Żubry na talerzu. Jak smakuje i skąd pochodzi żubrzyna?

5 godzin temu
Pierogi z żubrem, tatar z żubrzyny, comber z żubra - takie danie w przeszłości, gdy żubry nie były chronione gościły na polskich stołach. Kosztowali je głównie bogacze, bo choćby 200 lat temu mięso tego wielkiego ssaka uchodziło za rzadki rarytas i wyjątkowy przysmak. Ale dzisiaj? Mięso żubra przez cały czas spotyka się na polskich stołach, choć znacznie rzadziej. Gdzie są te ekskluzywne dania, kojarzone z dziczyzną najwyższej klasy, które zaskakują wielu smakoszy w naszym regionie? Jak to możliwe, iż znajdujemy żubrzynę (tak nazywa się mięso żubra) na talerzach skoro, skoro żubr to gatunek całkowicie chroniony w Polsce? Żubr to symbol województwa podlaskiego. Tłumy odwiedzające województwo podlaskie widzą postać tego dostojnego zwierza w logotypie, a wiele osób odwiedza miejsca, gdzie można zobaczyć żywego żubra. Okazuje się, iż ten największy ssak lądowy Europy, symbol Puszczy Białowieskiej, trafia na talerze. Ale spokojnie: trafia tam w ściśle kontrolowany i legalny sposób. Żubrzyna to jeden z najrzadszych rodzajów dziczyzny w Polsce, ceniony nie tylko za unikalny smak, ale także za wyjątkowe wartości odżywcze.

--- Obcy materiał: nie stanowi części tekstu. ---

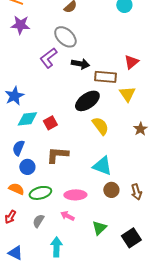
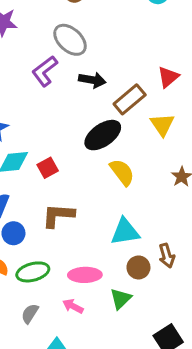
brown rectangle: (105, 77) -> (130, 99), turned -45
cyan triangle: (102, 166) -> (125, 232), turned -30
brown arrow: (136, 192) -> (167, 256), moved
green triangle: (99, 228) -> (121, 299), moved

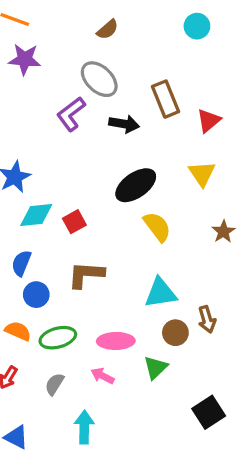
brown rectangle: (130, 99) -> (166, 99), moved, turned -72

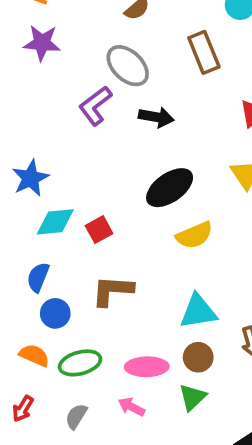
brown rectangle: (166, 99) -> (204, 52), moved
yellow semicircle: (157, 227) -> (194, 235), turned 104
brown circle: (175, 333) -> (198, 357), moved

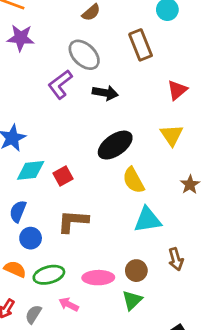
yellow semicircle: (194, 235) -> (134, 180), turned 84
cyan triangle: (198, 311) -> (148, 220), moved
pink arrow: (131, 407) -> (69, 304), moved
gray semicircle: (76, 416) -> (33, 314), moved

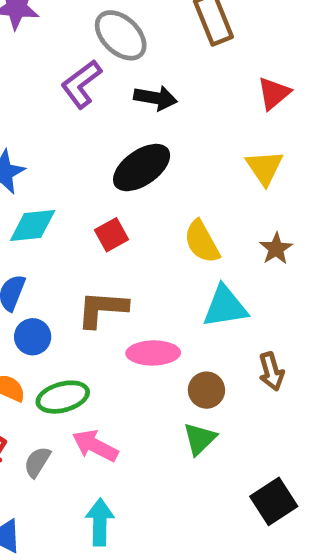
black ellipse: (115, 145) -> (142, 168), moved
red square: (63, 176) -> (111, 235), moved
brown star: (190, 185) -> (276, 249), moved
pink ellipse: (98, 278) -> (153, 353), moved
pink arrow: (69, 304) -> (95, 446), size x1.4

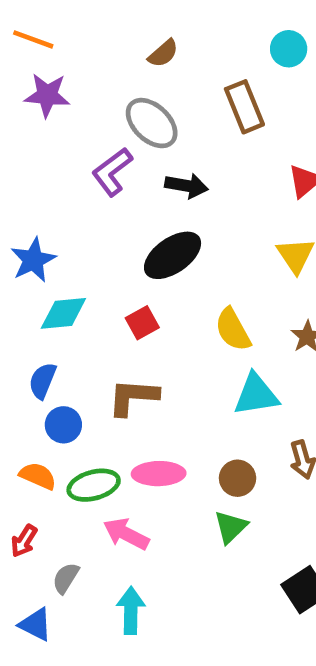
pink ellipse: (153, 353) -> (159, 474), moved
gray semicircle: (37, 462) -> (66, 578), moved

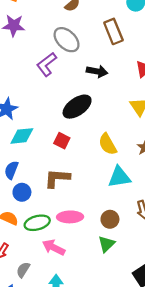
black arrow: (186, 186) -> (97, 71), moved
red square: (142, 323) -> (62, 141), turned -35

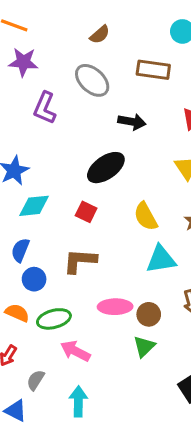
brown rectangle: (113, 31) -> (153, 70), turned -60
purple L-shape: (47, 64) -> (45, 108), moved, turned -30
pink ellipse: (70, 217) -> (115, 307), moved

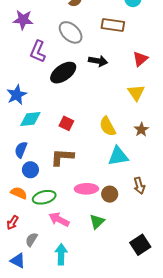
black ellipse: (106, 168) -> (63, 73), moved
green triangle: (144, 346) -> (97, 222), moved

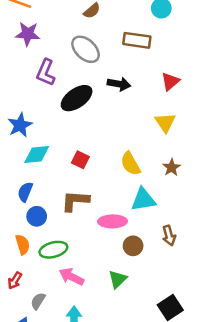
pink ellipse: (86, 189) -> (112, 221), moved
orange semicircle: (19, 193) -> (23, 245), turned 49

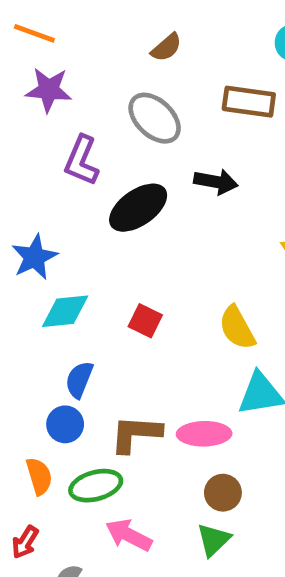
blue semicircle: (25, 192) -> (79, 380), moved
brown L-shape: (75, 201) -> (136, 434), moved
brown circle: (133, 246) -> (223, 493), moved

Nie, to nie znaczy, iż ktoś morduje żubry, bo turyści lub mieszkańcy podlaskiego nabrali apetytu na żubrzynę. Sekret tkwi w ściśle regulowanych procesach. Głównym źródłem żubrzyny w Polsce są kontrolowane odstrzały selekcyjne przeprowadzane przez leśników w Puszczy Białowieskiej. Specjalna komisja ocenia kondycję zdrowotną puszczańskich żubrów, typując osobniki chore, z niekorzystnym genotypem, ranne, agresywne lub takie, których zbyt duża liczebność zagraża środowisku lub mieniu.